Stored data entries
------------------------------------------------------------

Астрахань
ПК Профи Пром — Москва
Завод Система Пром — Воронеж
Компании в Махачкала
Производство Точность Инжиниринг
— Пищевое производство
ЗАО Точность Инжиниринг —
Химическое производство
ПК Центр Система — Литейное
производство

------------------------------------------------------------

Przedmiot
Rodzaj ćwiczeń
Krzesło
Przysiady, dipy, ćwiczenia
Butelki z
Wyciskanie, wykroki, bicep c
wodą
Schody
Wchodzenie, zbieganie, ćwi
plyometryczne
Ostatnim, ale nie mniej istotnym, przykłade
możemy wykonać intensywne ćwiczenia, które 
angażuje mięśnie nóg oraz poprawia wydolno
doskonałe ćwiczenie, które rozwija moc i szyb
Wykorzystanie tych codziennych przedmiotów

------------------------------------------------------------

The answer is the lines above between the line holding "Przysiady, dipy, ćwiczenia" and the line holding "Wykorzystanie tych codziennych przedmiotów", inclusive, each written out exactly, and no others.

Przysiady, dipy, ćwiczenia
Butelki z
Wyciskanie, wykroki, bicep c
wodą
Schody
Wchodzenie, zbieganie, ćwi
plyometryczne
Ostatnim, ale nie mniej istotnym, przykłade
możemy wykonać intensywne ćwiczenia, które 
angażuje mięśnie nóg oraz poprawia wydolno
doskonałe ćwiczenie, które rozwija moc i szyb
Wykorzystanie tych codziennych przedmiotów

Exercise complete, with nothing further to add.